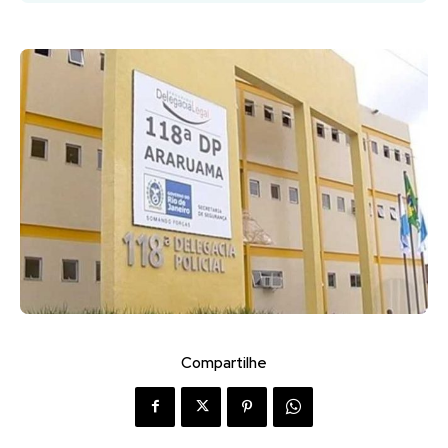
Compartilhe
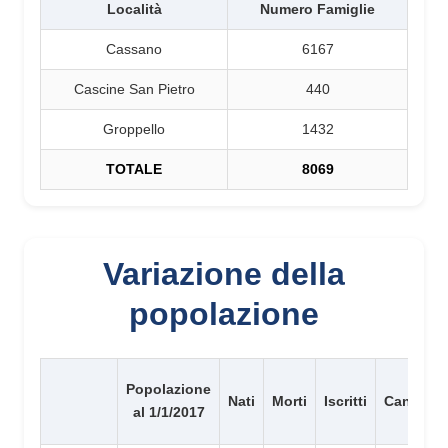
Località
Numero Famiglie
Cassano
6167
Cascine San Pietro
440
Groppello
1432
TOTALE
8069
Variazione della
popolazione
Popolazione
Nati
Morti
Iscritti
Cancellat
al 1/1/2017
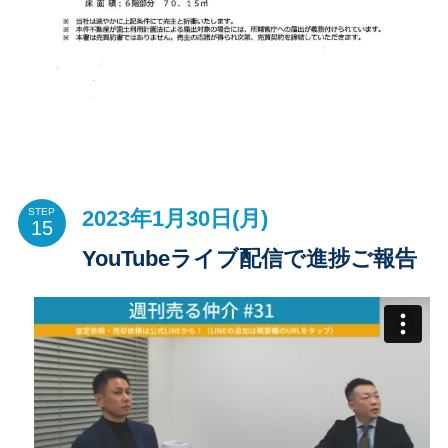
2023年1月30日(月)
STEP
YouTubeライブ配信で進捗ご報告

THE PROBLEM
The whole listing above is to be printed exactly; the pictures stay out.

RESULT FOR THIS EXERCISE
Compartilhe
Località
Numero Famiglie
Cassano
6167
Cascine San Pietro
440
Groppello
1432
TOTALE
8069
Variazione della
popolazione
Popolazione
Nati
Morti
Iscritti
Cancellat
al 1/1/2017
2023年1月30日(月)
STEP
YouTubeライブ配信で進捗ご報告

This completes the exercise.